Wherever "Pink" appears in a line of the records below, count that line, and report only the number.
----------
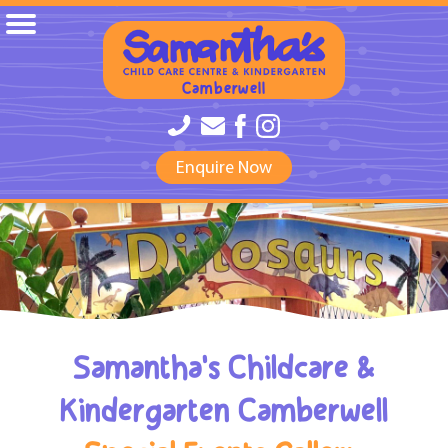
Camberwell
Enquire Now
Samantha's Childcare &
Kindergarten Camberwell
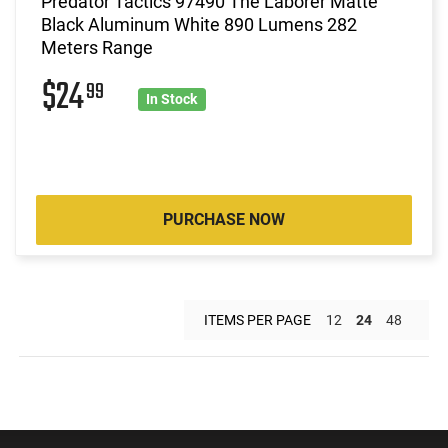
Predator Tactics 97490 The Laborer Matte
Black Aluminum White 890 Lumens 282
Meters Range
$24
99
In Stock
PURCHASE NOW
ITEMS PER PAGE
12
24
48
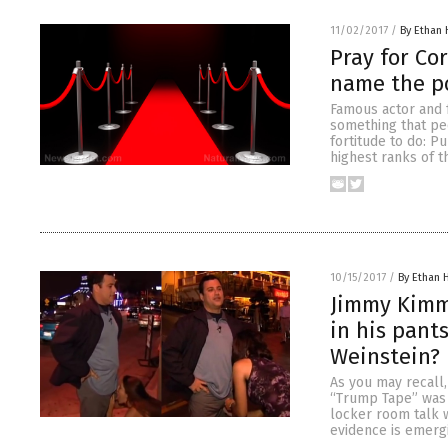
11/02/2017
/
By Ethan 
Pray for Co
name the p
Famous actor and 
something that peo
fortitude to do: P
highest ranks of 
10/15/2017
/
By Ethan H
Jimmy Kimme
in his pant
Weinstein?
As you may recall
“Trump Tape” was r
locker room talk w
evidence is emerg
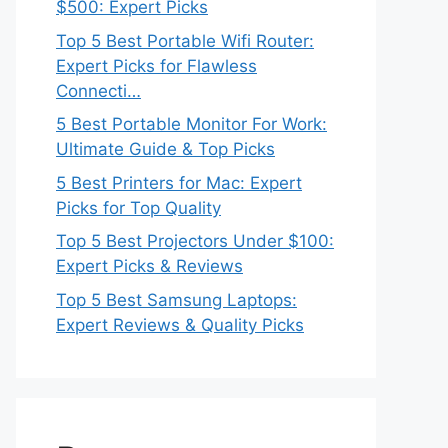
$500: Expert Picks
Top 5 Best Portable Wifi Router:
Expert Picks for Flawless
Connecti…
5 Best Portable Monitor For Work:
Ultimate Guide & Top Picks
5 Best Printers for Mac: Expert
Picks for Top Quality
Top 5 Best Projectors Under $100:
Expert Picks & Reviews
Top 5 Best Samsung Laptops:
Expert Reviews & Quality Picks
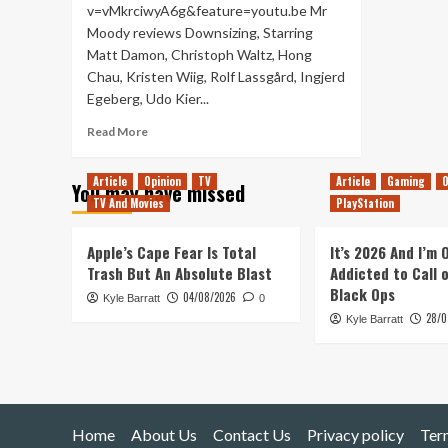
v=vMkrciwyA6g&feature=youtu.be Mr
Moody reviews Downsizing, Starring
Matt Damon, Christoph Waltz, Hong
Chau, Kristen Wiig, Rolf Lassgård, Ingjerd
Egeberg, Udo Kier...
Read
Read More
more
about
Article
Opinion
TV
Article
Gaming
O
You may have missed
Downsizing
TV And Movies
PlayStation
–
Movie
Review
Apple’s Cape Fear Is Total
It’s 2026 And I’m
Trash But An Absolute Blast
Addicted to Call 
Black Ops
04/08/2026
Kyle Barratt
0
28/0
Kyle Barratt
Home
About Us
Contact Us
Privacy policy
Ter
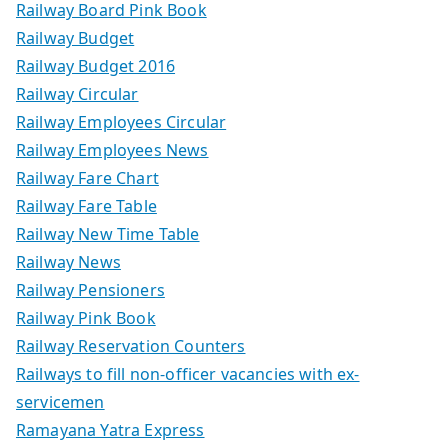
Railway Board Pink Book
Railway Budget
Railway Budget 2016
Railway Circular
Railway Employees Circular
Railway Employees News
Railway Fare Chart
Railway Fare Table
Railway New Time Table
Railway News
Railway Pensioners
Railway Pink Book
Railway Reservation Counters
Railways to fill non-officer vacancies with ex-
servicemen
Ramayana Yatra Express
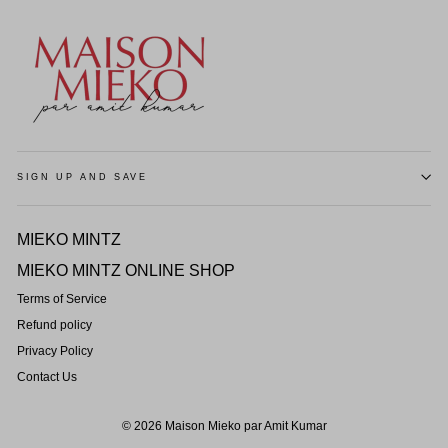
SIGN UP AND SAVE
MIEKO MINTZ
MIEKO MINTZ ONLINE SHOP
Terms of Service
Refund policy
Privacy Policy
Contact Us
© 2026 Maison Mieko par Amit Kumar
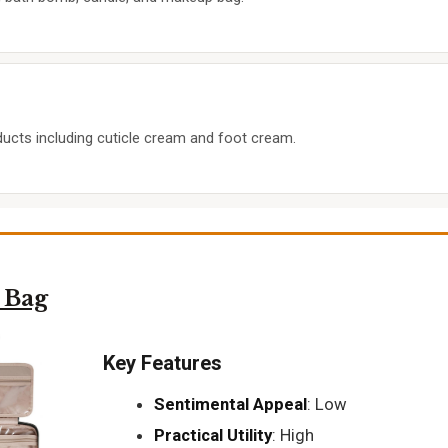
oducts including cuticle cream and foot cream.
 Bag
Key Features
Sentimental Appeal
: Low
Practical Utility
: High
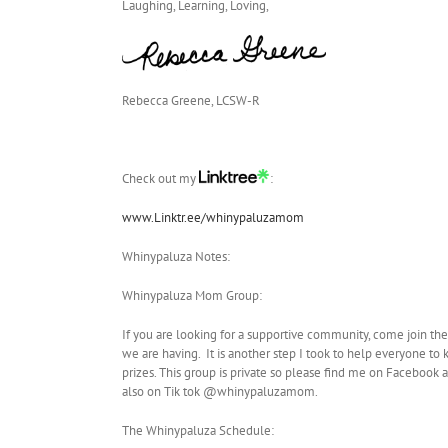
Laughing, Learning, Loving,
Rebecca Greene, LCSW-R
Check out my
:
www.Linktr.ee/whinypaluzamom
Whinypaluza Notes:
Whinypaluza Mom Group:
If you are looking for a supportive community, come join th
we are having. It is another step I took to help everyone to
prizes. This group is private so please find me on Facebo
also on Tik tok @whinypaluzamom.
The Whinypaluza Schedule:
----------
**Task result:**
2